Key points of the reorganization plan include full payout to creditors and closure of 350 underperforming stores. Both are critical to the success of the reorganization; the first because Kmart needs to shore up supplier confidence and maintain shipments and the second because the bankruptcy protections will let the company end some leases before they would have otherwise.
Craig Kornblau, president of Universal Studios Home Video, isn't too concerned about Kmart's bankruptcy filing. "They're not going away," he said. "They're downsizing a bit and will probably get rid of smaller stores, but I think they will come back a stronger, more powerful retailer because they won't be burdened by underperforming stores. As long as this new financing allows them to buy product, I dont think there will be much of an impact on our business, if any."
"We are committed and determined to complete our reorganization as quickly and as smoothly as possible, while taking full advantage of this chance to make a fresh start and reposition Kmart for the future," said Kmart CEO Charles C. Conaway. "We deeply regret any adverse effect today's action will have on our associates, vendors and business partners. I also regret the impact of our filing on all Kmart shareholders, including many of our associates. But after considering a wide range of alternatives, it became clear that this course of action was the only way to truly resolve the Company's most challenging problems. I am confident that, with our tremendous resources and dedicated supplier and associate communities, Kmart will emerge from this process as a stronger, more dynamic, more profitable enterprise with a well-defined position in the discount retail sector."
Fleming Foods and Scott's garden products company cut off shipments to the discounter yesterday because Kmart could not pay its bills. The $2 billion idebtor-in-possession (DIP)

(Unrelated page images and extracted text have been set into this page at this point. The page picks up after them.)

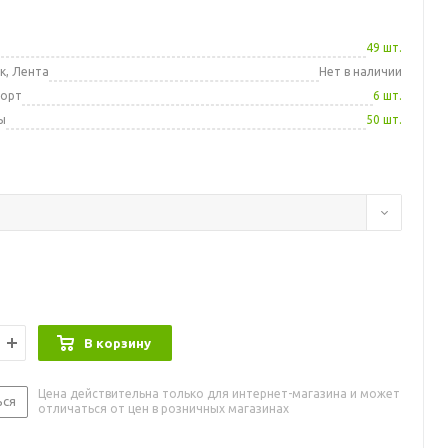
а
49 шт.
к, Лента
Нет в наличии
порт
6 шт.
ы
50 шт.
В корзину
Цена действительна только для интернет-магазина и может
ься
отличаться от цен в розничных магазинах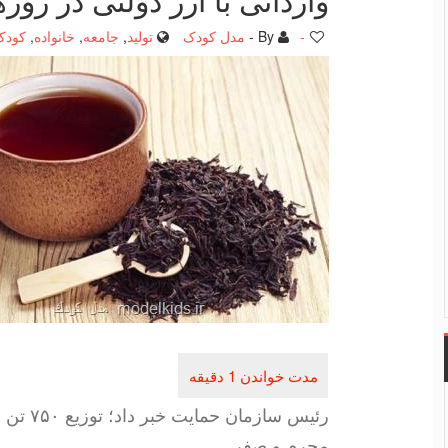
-
By -
مدل کودک
تولید
,
جامعه
,
خانواده
,
کودک
رئیس ساز
محرم و صفر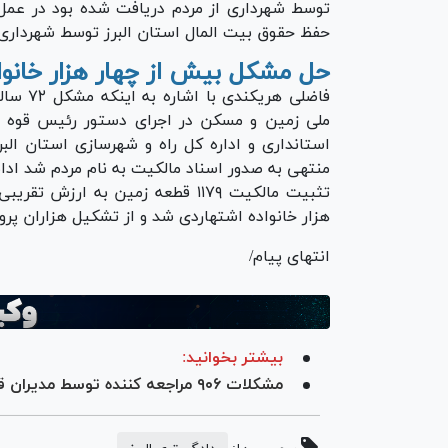
توسط شهرداری از مردم دریافت شده بود در عمل
حفظ حقوق بیت المال استان البرز توسط شهرداری ب
حل مشکل بیش از چهار هزار خانوا
فاضلی ه
ملی زمین و مسکن در اجرای دستور رئیس قوه ق
استانداری و اداره کل راه و شهرسازی استان الب
منتهی به صدور اسناد مالکیت به نام مردم شد ادا
هزار خانواده اشتهاردی شد و از تشکیل هزاران پر
انتهای پیام/
بیشتر بخوانید:
مشکلات ۹۰۶ مراجعه کننده توسط مدیران قضایی استان البرز مورد بررسی قرار گرفت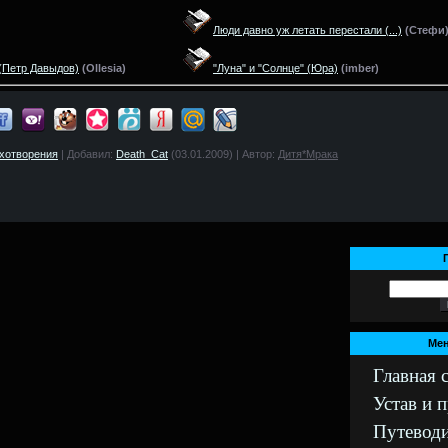
Люди давно уж летать перестали
(...)
(
Стефи
(Петр Давыдов)
(
Ollesia)
"Луна" и "Солнце"
(Юра)
(
imber)
ихотворения
| Добавил:
Death_Cat
(03.01.2009) | Автор:
Дитя*Мрака
Мен
Главная 
Устав и 
Путеводи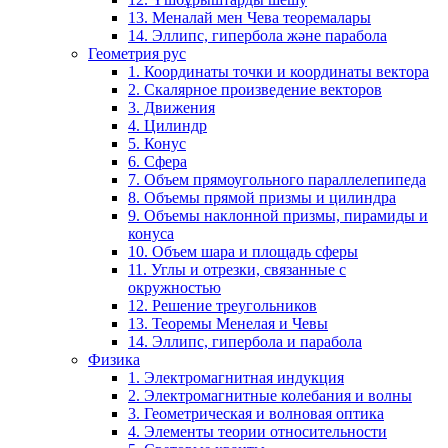
13. Меналай мен Чева теоремалары
14. Эллипс, гипербола және парабола
Геометрия рус
1. Координаты точки и координаты вектора
2. Скалярное произведение векторов
3. Движения
4. Цилиндр
5. Конус
6. Сфера
7. Объем прямоугольного параллелепипеда
8. Объемы прямой призмы и цилиндра
9. Объемы наклонной призмы, пирамиды и
конуса
10. Объем шара и площадь сферы
11. Углы и отрезки, связанные с
окружностью
12. Решение треугольников
13. Теоремы Менелая и Чевы
14. Эллипс, гипербола и парабола
Физика
1. Электромагнитная индукция
2. Электромагнитные колебания и волны
3. Геометрическая и волновая оптика
4. Элементы теории относительности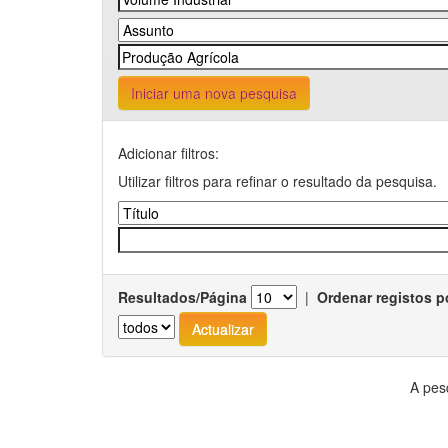
Iniciar uma nova pesquisa
Adicionar filtros:
Utilizar filtros para refinar o resultado da pesquisa.
Resultados/Página
|
Ordenar registos p
A pes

financing from Credit Suisse First Boston, Fleet Retail Finance, General Electric Capital Corp. and JPMorgan Chase Bank will let the company continue operations while it attempts a plan that would bring it out of bankruptcy in 2003, a schedule analysts are calling very aggressive.

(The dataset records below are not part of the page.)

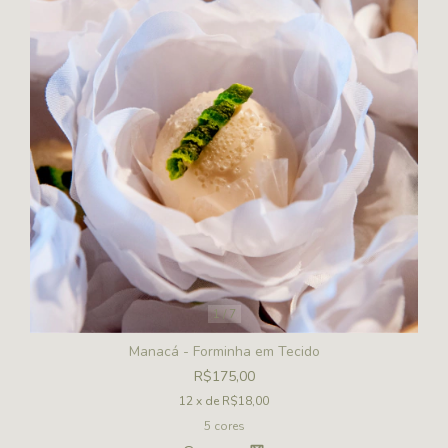
1
/
7
Manacá - Forminha em Tecido
R$175,00
12
x de
R$18,00
5 cores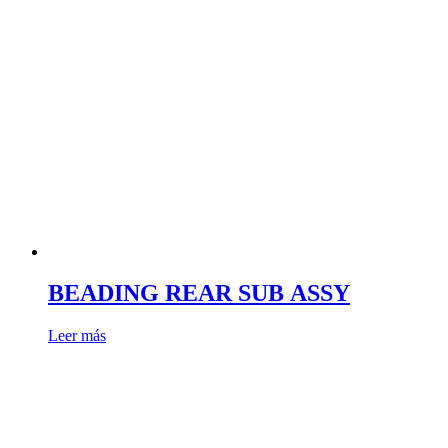
BEADING REAR SUB ASSY
Leer más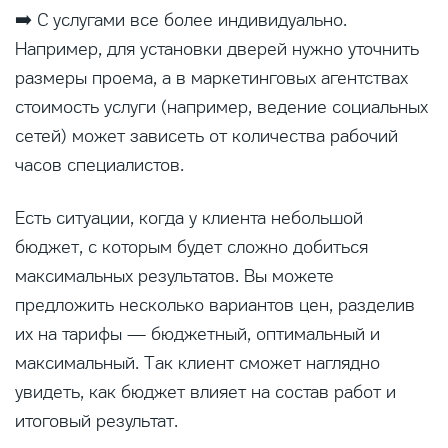
➡️ С услугами все более индивидуально.
Например, для установки дверей нужно уточнить
размеры проема, а в маркетинговых агентствах
стоимость услуги (например, ведение социальных
сетей) может зависеть от количества рабочий
часов специалистов.
Есть ситуации, когда у клиента небольшой
бюджет, с которым будет сложно добиться
максимальных результатов. Вы можете
предложить несколько вариантов цен, разделив
их на тарифы — бюджетный, оптимальный и
максимальный. Так клиент сможет наглядно
увидеть, как бюджет влияет на состав работ и
итоговый результат.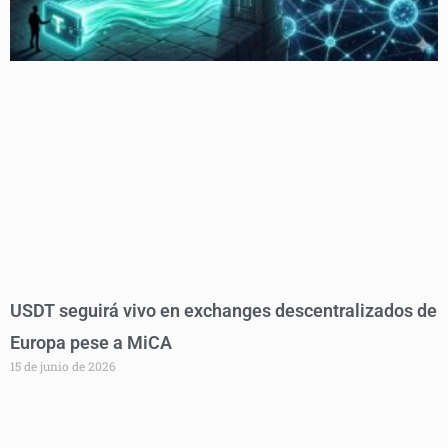
USDT seguirá vivo en exchanges descentralizados de
Europa pese a MiCA
15 de junio de 2026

During the reorganization, the banks will act in various capacities including as collateral monitors, documentation agents and syndication agents under the plan, which remains subject to approval from the the U.S. Bankruptcy Court for the Northern District of Illinois.

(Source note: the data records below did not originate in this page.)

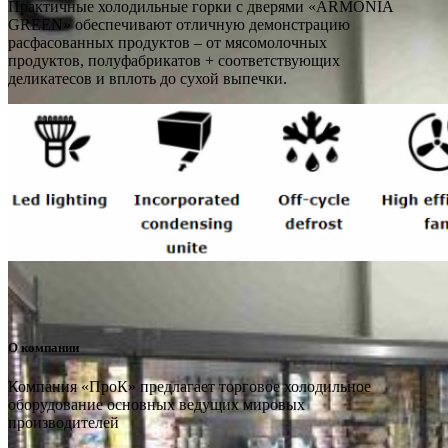
Практичные холодильные горки с дверями «ARMONIA
GREEN» обеспечивают отличную демонстрацию
расфасованных продуктов – от мясомолочных
продуктов, полуфабрикатов + соответствующих
деликатесов и вплоть до сухой выпечки.
О компании
Компания «ПроК» предлагает торговое холодильное
оборудование основных ведущих мировых
производителей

The company expects to be able to access $1.15 billion upon court approval of an interim financing order; the full facility is subject to final court approval later.
Today all 2,114 Kmart stores are open and serving customers. Kmart credit cards, checks, gift certificates and store credits will be honored and its return policies have not been affected by the filing. Kmart associates are being paid in the usual manner and their medical, dental, life insurance, disability, and other benefits are expected to continue without disruption.
Probably in light of the Enron bankruptcy and its aftermath, the company made a point of announcing its pension plan and savings plans are maintained independently and are protected under federal law and it will continue to administer the plans as usual. Other retiree benefits are also expected to continue without disruption.
Kmart also named Ronald B. Hutchison EVP and chief restructuring officer, a new position, effective immediately. He and James B. Adamson, who was elected non-executive chairman of Kmart's Board of Directors on January 17, will advise Kmart on reorganization matters and work with the senior management team to rebuild and reposition the company.